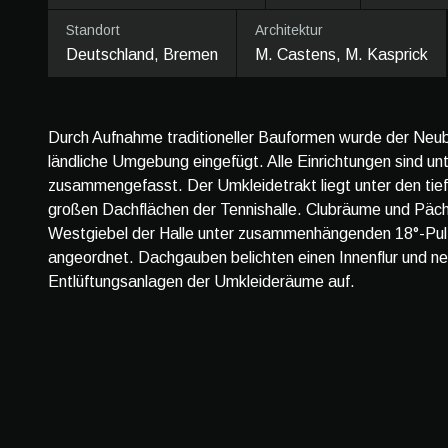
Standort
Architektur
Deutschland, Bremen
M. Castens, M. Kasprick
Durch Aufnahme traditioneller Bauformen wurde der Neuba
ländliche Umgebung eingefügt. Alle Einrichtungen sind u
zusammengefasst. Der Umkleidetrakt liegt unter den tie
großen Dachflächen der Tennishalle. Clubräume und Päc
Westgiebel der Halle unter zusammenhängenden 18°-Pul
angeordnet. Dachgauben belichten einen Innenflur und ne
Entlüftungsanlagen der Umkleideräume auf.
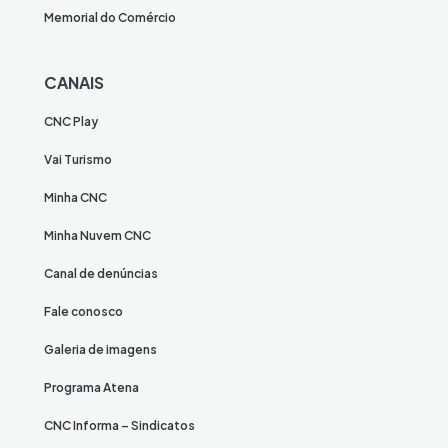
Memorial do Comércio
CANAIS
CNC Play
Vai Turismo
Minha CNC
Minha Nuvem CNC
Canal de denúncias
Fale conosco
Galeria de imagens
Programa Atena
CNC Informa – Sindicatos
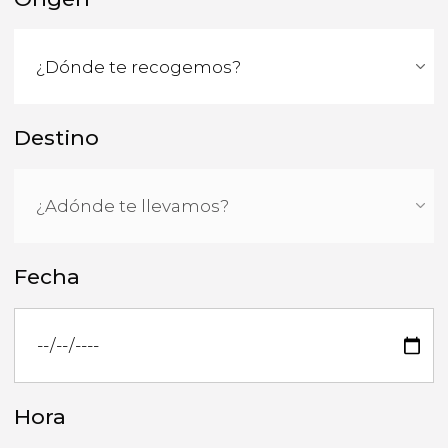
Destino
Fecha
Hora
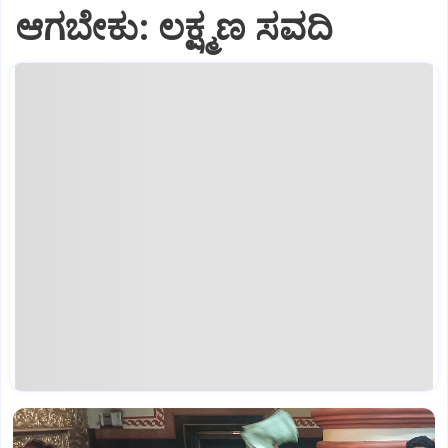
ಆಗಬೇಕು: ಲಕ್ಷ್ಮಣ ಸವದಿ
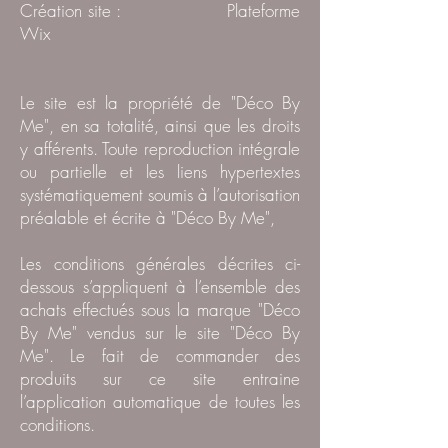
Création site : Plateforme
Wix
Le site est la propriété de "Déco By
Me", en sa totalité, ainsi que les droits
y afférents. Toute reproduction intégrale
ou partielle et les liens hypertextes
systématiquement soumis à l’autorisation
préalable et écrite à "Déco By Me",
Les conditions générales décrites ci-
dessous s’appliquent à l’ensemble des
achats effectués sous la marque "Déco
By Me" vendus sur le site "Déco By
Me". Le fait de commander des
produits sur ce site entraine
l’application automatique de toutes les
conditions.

-=-=-=-=-

▸ ACTION ITEM: Within the data above, repeat exactly the lines from the one bearing "Programa Atena" through the one bearing "ou partielle et les liens hypertextes". Include no pictures and nothing else.

▸ OUTPUT OF THE TASK:
Programa Atena
CNC Informa – Sindicatos
Destino
Fecha
Hora
ಆಗಬೇಕು: ಲಕ್ಷ್ಮಣ ಸವದಿ
Création site : Plateforme
Wix
Le site est la propriété de "Déco By
Me", en sa totalité, ainsi que les droits
y afférents. Toute reproduction intégrale
ou partielle et les liens hypertextes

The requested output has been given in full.